What will be the impact of further oil price rises? The historical link between a slump in developed economy growth and lower oil prices globally has been broken, since emerging markets now account for nearly half of oil consumption. Higher global oil prices lead to a drop in nonenergy consumer spending in developed economies. In many emerging economies, the biggest threats are inflationary.


What should the policy response to higher oil prices be?
Developed world monetary easing has been ineffective to the extent that it has stoked oil price increases, resulting in an unfavourable growth-inflation trade-off. But we expect monetary easing including QE to remain the main response to oil price increases. The costs to slow growth are much higher than the risk of runaway inflation in an environment of high unemployment and low wage increases.

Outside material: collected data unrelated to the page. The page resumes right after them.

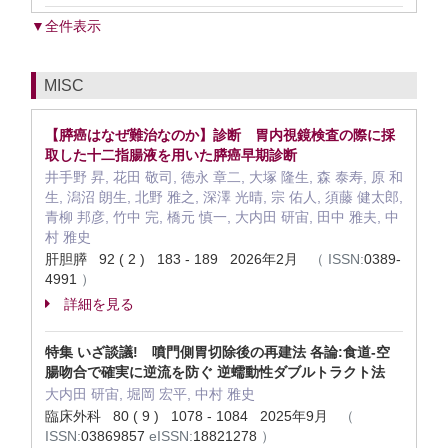
▼全件表示
MISC
【膵癌はなぜ難治なのか】診断 胃内視鏡検査の際に採
取した十二指腸液を用いた膵癌早期診断
井手野 昇, 花田 敬司, 徳永 章二, 大塚 隆生, 森 泰寿, 原 和
生, 潟沼 朗生, 北野 雅之, 深澤 光晴, 宗 佑人, 須藤 健太郎,
青柳 邦彦, 竹中 完, 橋元 慎一, 大内田 研宙, 田中 雅夫, 中
村 雅史
肝胆膵 92 ( 2 ) 183 - 189 2026年2月
（
ISSN:
0389-
4991
）
詳細を見る
特集 いざ談議! 噴門側胃切除後の再建法 各論:食道-空
腸吻合で確実に逆流を防ぐ 逆蠕動性ダブルトラクト法
大内田 研宙, 堀岡 宏平, 中村 雅史
臨床外科 80 ( 9 ) 1078 - 1084 2025年9月
（
ISSN:
03869857
eISSN:
18821278
）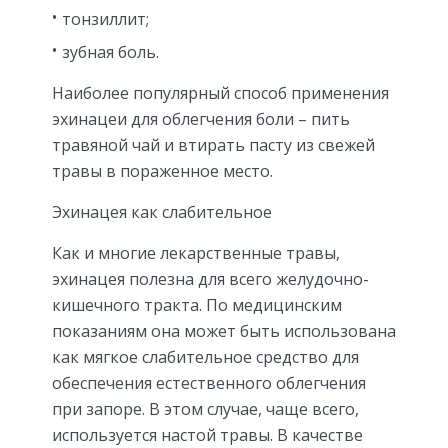
тонзиллит;
зубная боль.
Наиболее популярный способ применения
эхинацеи для облегчения боли – пить
травяной чай и втирать пасту из свежей
травы в пораженное место.
Эхинацея как слабительное
Как и многие лекарственные травы,
эхинацея полезна для всего желудочно-
кишечного тракта. По медицинским
показаниям она может быть использована
как мягкое слабительное средство для
обеспечения естественного облегчения
при запоре. В этом случае, чаще всего,
используется настой травы. В качестве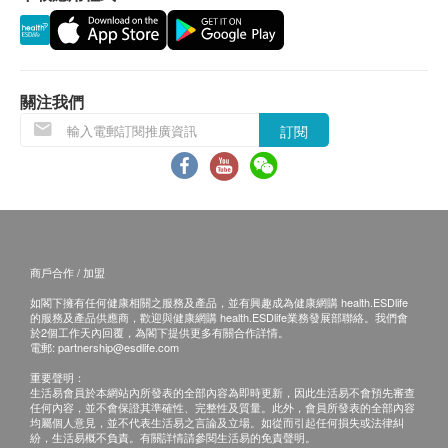
退換條款：
當顧客收取已訂購之貨品時，有責任檢查貨品是否
有損毀情況，一經確認簽收，恕不接受退換。
關注我們
退換產品必須包裝完整，如退換之產品有任何殘缺
訂閱
或過期退回，供應商有權不受理。
如有其他損壞或遺漏查詢，顧客必須保留有效收據
正本，並於送貨後3個工作天內按下列方式聯絡 永
明製藥 客戶服務部跟進。
電郵:
marketing@wmm.com.hk
商戶合作 / 加盟
如閣下擁有任何健康相關之服務及產品，並有興趣成為健康網購 health.ESDlife
的服務及產品供應商，歡迎與健康網購 health.ESDlife業務發展部聯絡。我們會
於2個工作天內回覆，為閣下提供更多有關合作詳情。
電郵:
partnership@esdlife.com
重要聲明：
生活易會員於本網站內所發表的全部內容為即時更新，因此生活易不會預先審查
任何內容，並不會保證其準確性、完整性及質量。此外，會員所發表的全部內容
均屬個人意見，並不代表生活易之言論及立場。如從而引起任何損失或法律糾
紛，生活易概不負責。有關詳情請參閱生活易的免責聲明。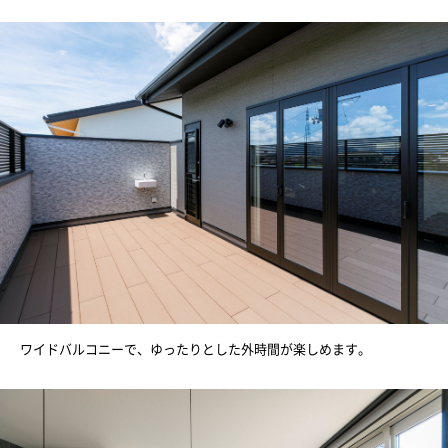
ワイドバルコニーで、ゆったりとした外時間が楽しめます。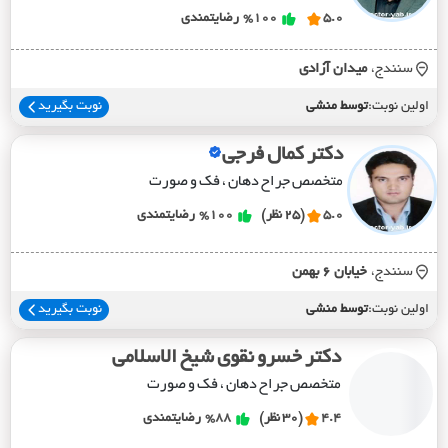
5.0
%100
رضایتمندی
سنندج،
ميدان آزادي
اولین نوبت:
توسط منشی
نوبت بگیرید
دکتر کمال فرجی
متخصص جراح دهان ، فک و صورت
5.0
(25 نظر)
%100
رضایتمندی
سنندج،
خيابان 6 بهمن
اولین نوبت:
توسط منشی
نوبت بگیرید
دکتر خسرو نقوی شیخ الاسلامی
متخصص جراح دهان ، فک و صورت
4.4
(30 نظر)
%88
رضایتمندی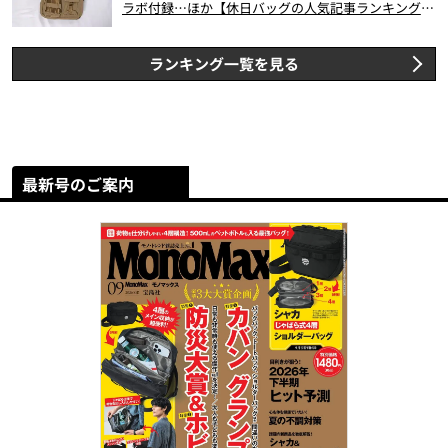
ラボ付録…ほか【休日バッグの人気記事ランキングベ
スト3】（2026年6月版）
ランキング一覧を見る
最新号のご案内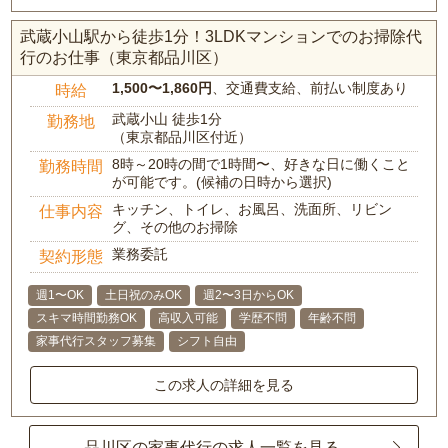
武蔵小山駅から徒歩1分！3LDKマンションでのお掃除代
行のお仕事（東京都品川区）
1,500〜1,860円
、交通費支給、前払い制度あり
時給
武蔵小山 徒歩1分
勤務地
（東京都品川区付近）
8時～20時の間で1時間〜、好きな日に働くこと
勤務時間
が可能です。(候補の日時から選択)
キッチン、トイレ、お風呂、洗面所、リビン
仕事内容
グ、その他のお掃除
業務委託
契約形態
週1〜OK
土日祝のみOK
週2〜3日からOK
スキマ時間勤務OK
高収入可能
学歴不問
年齢不問
家事代行スタッフ募集
シフト自由
この求人の詳細を見る
品川区の家事代行の求人一覧を見る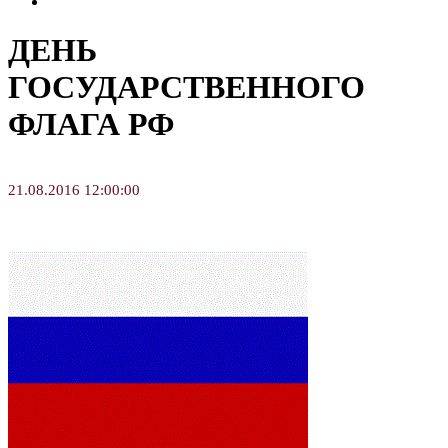
Творческие занятия
ДЕНЬ
ГОСУДАРСТВЕННОГО
ФЛАГА РФ
21.08.2016 12:00:00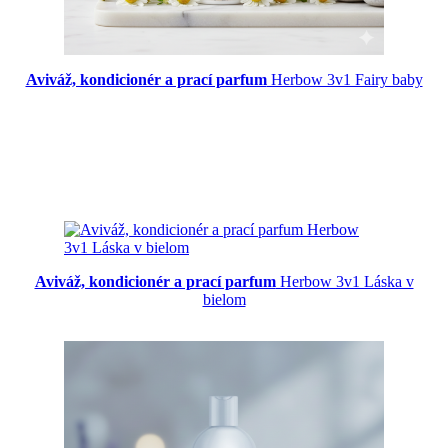
Aviváž, kondicionér a prací parfum
Herbow 3v1 Fairy baby
Aviváž, kondicionér a prací parfum
Herbow 3v1 Láska v
bielom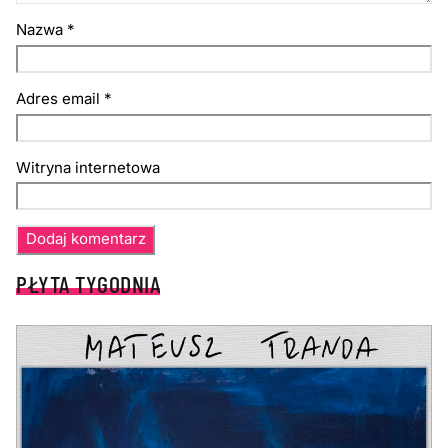
Nazwa
*
Adres email
*
Witryna internetowa
PŁYTA TYGODNIA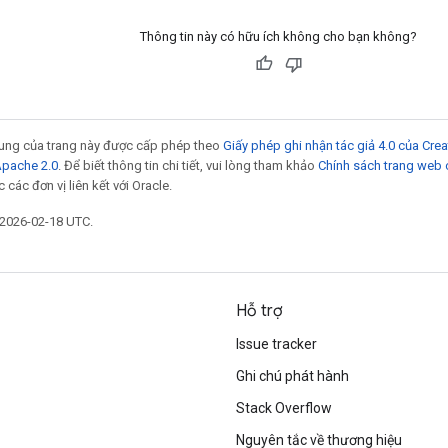
Thông tin này có hữu ích không cho bạn không?
 dung của trang này được cấp phép theo
Giấy phép ghi nhận tác giả 4.0 của Cr
Apache 2.0
. Để biết thông tin chi tiết, vui lòng tham khảo
Chính sách trang web
các đơn vị liên kết với Oracle.
 2026-02-18 UTC.
Hỗ trợ
Issue tracker
Ghi chú phát hành
Stack Overflow
Nguyên tắc về thương hiệu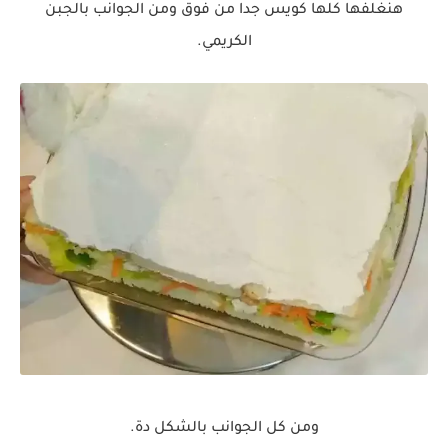
هنغلفها كلها كويس جدا من فوق ومن الجوانب بالجبن
الكريمي.
ومن كل الجوانب بالشكل دة.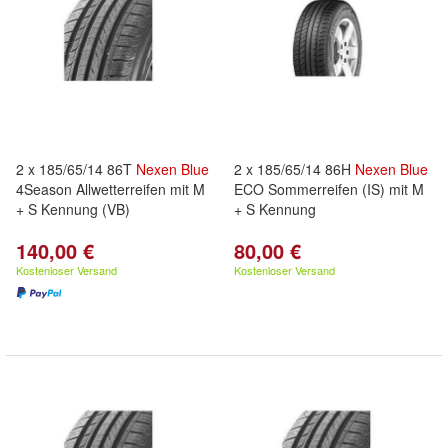
2 x 185/65/14 86T
Nexen
Blue
2 x 185/65/14 86H
Nexen
Blue
4Season Allwetterreifen mit M
ECO Sommerreifen (IS) mit M
+ S Kennung (VB)
+ S Kennung
140,00 €
80,00 €
Kostenloser Versand
Kostenloser Versand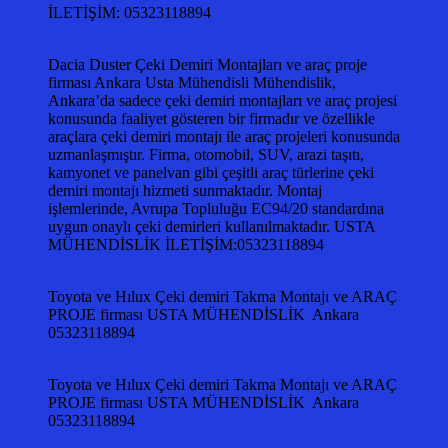
İLETİŞİM: 05323118894
Dacia Duster Çeki Demiri Montajları ve araç proje
firması Ankara Usta Mühendisli Mühendislik,
Ankara’da sadece çeki demiri montajları ve araç projesi
konusunda faaliyet gösteren bir firmadır ve özellikle
araçlara çeki demiri montajı ile araç projeleri konusunda
uzmanlaşmıştır. Firma, otomobil, SUV, arazi taşıtı,
kamyonet ve panelvan gibi çeşitli araç türlerine çeki
demiri montajı hizmeti sunmaktadır. Montaj
işlemlerinde, Avrupa Topluluğu EC94/20 standardına
uygun onaylı çeki demirleri kullanılmaktadır. USTA
MÜHENDİSLİK İLETİŞİM:05323118894
Toyota ve Hılux Çeki demiri Takma Montajı ve ARAÇ
PROJE firması USTA MÜHENDİSLİK Ankara
05323118894
Toyota ve Hılux Çeki demiri Takma Montajı ve ARAÇ
PROJE firması USTA MÜHENDİSLİK Ankara
05323118894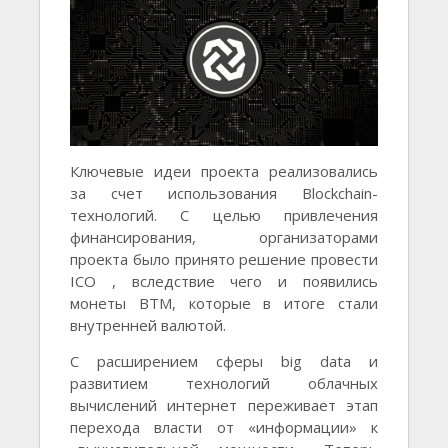
Ключевые идеи проекта реализовались
за счет использования Blockchain-
технологий. С целью привлечения
финансирования, организаторами
проекта было принято решение провести
ICO , вследствие чего и появились
монеты BTM, которые в итоге стали
внутренней валютой.
С расширением сферы big data и
развитием технологий облачных
вычислений интернет переживает этап
перехода власти от «информации» к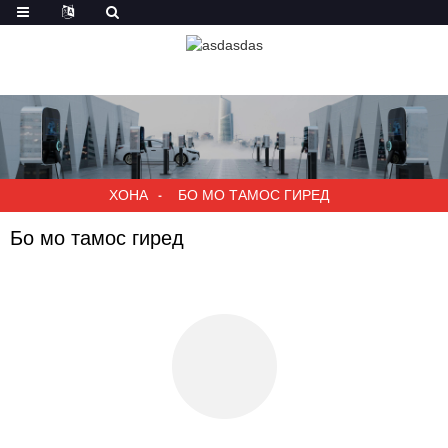
ХОНА
БО МО ТАМОС ГИРЕД
Бо мо тамос гиред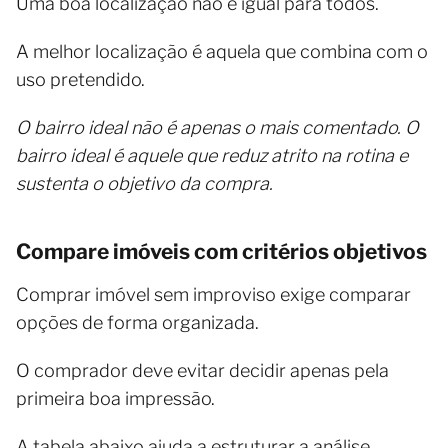
Uma boa localização não é igual para todos.
A melhor localização é aquela que combina com o
uso pretendido.
O bairro ideal não é apenas o mais comentado. O
bairro ideal é aquele que reduz atrito na rotina e
sustenta o objetivo da compra.
Compare imóveis com critérios objetivos
Comprar imóvel sem improviso exige comparar
opções de forma organizada.
O comprador deve evitar decidir apenas pela
primeira boa impressão.
A tabela abaixo ajuda a estruturar a análise.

For a number of emerging markets, inflation will ultimately be the main concern, which will favour monetary tightening albeit unconventional tightening. The first line of defence is likely to be fiscal policy, in particular price controls and subsidies, with monetary policy aimed at preventing second round effects on inflation. In terms of fiscal health, it would seem that Asia is better placed than other regions to deal with an oil price shock.


Oil’s worth


Globally, the US and other economies seem to be showing signs of stabilisation, raising hopes that this year will be the start of a real period of recovery for the western world. But we’ve been here before, at the start of 2011 when the growth outlook seemed similarly rosy. That optimism faded quickly as the world economy was buffeted by the impact of the tsunami and earthquake in Japan but more importantly by the surge in oil prices that followed the loss of oil supply from Libya.


Undoubtedly, stable or falling oil prices in 2012 would be a boon, with inflation set to ease as the energy component falls out of the equation. This in turn, would allow authorities more room to focus on growth.